Motor, habitabilidad y diseño hicieron del 124 uno de los vehículos más deseados

20 abr 2018 . Actualizado a las 11:00 h.

El Seat 124 rezumaba estilo, elegancia, modernidad y, sobre todo, tamaño. Sus cuatro puertas daban acceso a una habitabilidad extraordinaria para la época. Eso, unido a una potencia generosa y con mucho carácter, hicieron de este modelo un superventas. Fue presentado en el salón de Barcelona de 1968, un auténtico escaparate internacional al que muchos fabricantes llevaban sus últimas creaciones, porque Seat no podía dejar escapar la ocasión de lanzar su gran apuesta, el 124, un coche diseñado por la matriz italiana Fiat y que bajo su licencia se empezó a construir en España.

A finales de los sesenta, la mayor parte del panorama automovilístico español lo componían, entre otros, los Seat 600 o su versión en 850 centímetros cúbicos, los Renault 4 latas o el espartano R8. También compartía cartel el mismísimo Citroën 2 caballos en sus diferentes variantes. Todos ellos formaban parte de un mercado con una marcada falta de potencia. Eran vehículos económicos y bastante sencillos en su concepción y se quedaban algo anticuados ante una creciente clase media que empezaba a demandar algo más. Aunque existían modelos mas grandes, como el Seat 1500, el Citroën DS tiburón o el Dodge Dart, estos vivían en otro escalón económico al que no todos podían subir. En ese momento aparecía el 124, que se convertiría en un éxito comercial entre los vehículos de gama media, ya que era bastante más potente que otros de su misma categoría, como el Renault 10 o el Simca 1000.

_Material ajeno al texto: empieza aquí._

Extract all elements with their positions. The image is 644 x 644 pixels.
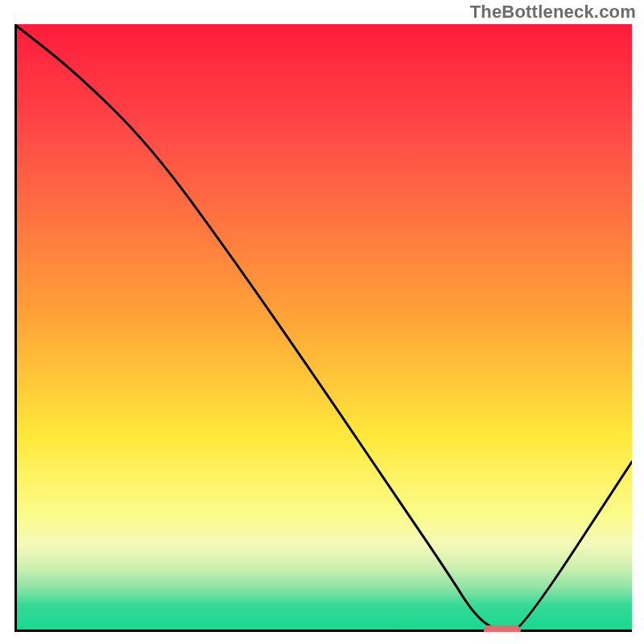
watermark-text: TheBottleneck.com: [470, 2, 636, 23]
chart-container: TheBottleneck.com: [0, 0, 644, 644]
plot-area: [14, 24, 632, 632]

Los pedidos empezaban a llover. En Galicia, por ejemplo, fue el concesionario Fiat-Seat de A Coruña el primero en apuntarse a su puesta de largo. A su presentación «asistieron autoridades y representaciones locales, informadores de prensa y radio y numeroso público» informaba La Voz aquel 21 de abril de 1968. Según el dueño de esa concesión, ese mismo día ya tenía 26 pedidos confirmados y 300 formulados para la compra del Seat 124, una auténtico récord para la época. Días después, el propio concesionario tuvo que montar una oficina especial a las afueras de la ciudad para agilizar los pedidos ante la gran demanda del modelo.